L’exposition La peinture à l’huile c’est bien difficile, entend suggérer que, si les tableaux contemporains ne sont pas des objets fermés sur eux-mêmes (qu’il faudrait alors déconstruire afin d’ouvrir la peinture sur l’espace et le monde où se tient le spectateur), ils obéissent toutefois à des problématiques formelles qui sont liées à l’objet lui-même, à ses dimensions, à ses contraintes, en un mot à son « objectité ». Une objectité qui est la résultante d’une histoire qui court encore… Quant au titre, emprunté à une fameuse chanson de Boby Lapointe, il ne doit évidemment pas laisser croire que seules des peintures « à l’huile » seront effectivement exposées : il s’agit plutôt de rappeler que l’art pictural contemporain est, malgré des apparences parfois dénoncées par un regard souvent rapide et superficiel (« je peux en faire autant »), un métier et un savoir-faire souvent difficiles à mettre en œuvre, au moins de manière véritablement singulière.

Des images et des mots
(Agnès Vrinat-Jeanneau et Cyril Bourdois, inspecteurs pédagogiques régionaux – inspecteurs académiques)

Les collections du Frac Languedoc-Roussillon couvrent un champ historique contemporain très vaste, offrant aux élèves, à travers divers dispositifs, la chance de se confronter régulièrement aux œuvres. Ainsi, dans de nombreux établissements scolaires, le Frac Languedoc-Roussillon rend possible le contact direct avec la création contemporaine, ce qui en fait un partenaire privilégié du rectorat dans la construction du parcours d’éducation artistique et culturelle de l’élève qui repose sur les trois champs indissociables : fréquenter, connaître et pratiquer.

Après des expositions respectivement consacrées aux œuvres de la question limitative du Baccalauréat puis aux liens entre Arts plastiques et enseignement de la Philosophie, le Frac Languedoc-Roussillon poursuit son partenariat avec le rectorat de Montpellier et propose cette année une sélection d’œuvres pensée pour les professeurs de Lettres et d’Arts Plastiques de l’académie. Le dispositif a vocation à faire naître des projets dans les classes de la troisième à la terminale. En effet, les œuvres présentées engagent vers des pistes transversales, supports de questionnements liés aux enjeux disciplinaires.
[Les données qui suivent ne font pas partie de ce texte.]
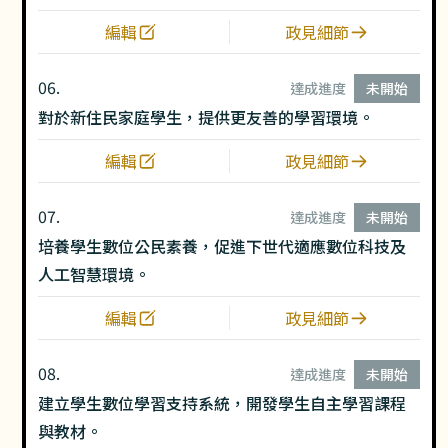
編輯
政見細節
06.
達成進度
未開始
對於新住民家庭學生，提供更友善的學習環境。
編輯
政見細節
07.
達成進度
未開始
培養學生數位公民素養，促進下世代適應數位科技及
人工智慧環境。
編輯
政見細節
08.
達成進度
未開始
建立學生數位學習支持系統，開發學生自主學習課程
與教材。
En Arts plastiques, l’exposition invite à penser les questions liées à la matérialité et à la forme, à la mimesis et à ses corollaires liées à l’écart et à la ressemblance, à la figuration et à l’abstraction… qui sont au cœur des problématiques portées par les programmes. En Lettres, c’est l’occasion d’interroger le rapport du texte et de l’image, de susciter des projets d’écritures variés qui permettent d’explorer les champs féconds de l’écriture créative, de la réécriture, du dialogue des langages artistiques ou encore de questionner le genre antique de l’ekphrasis. Nous nous réjouissons de cette nouvelle collaboration, porteuse de sens pour les élèves et leurs professeurs.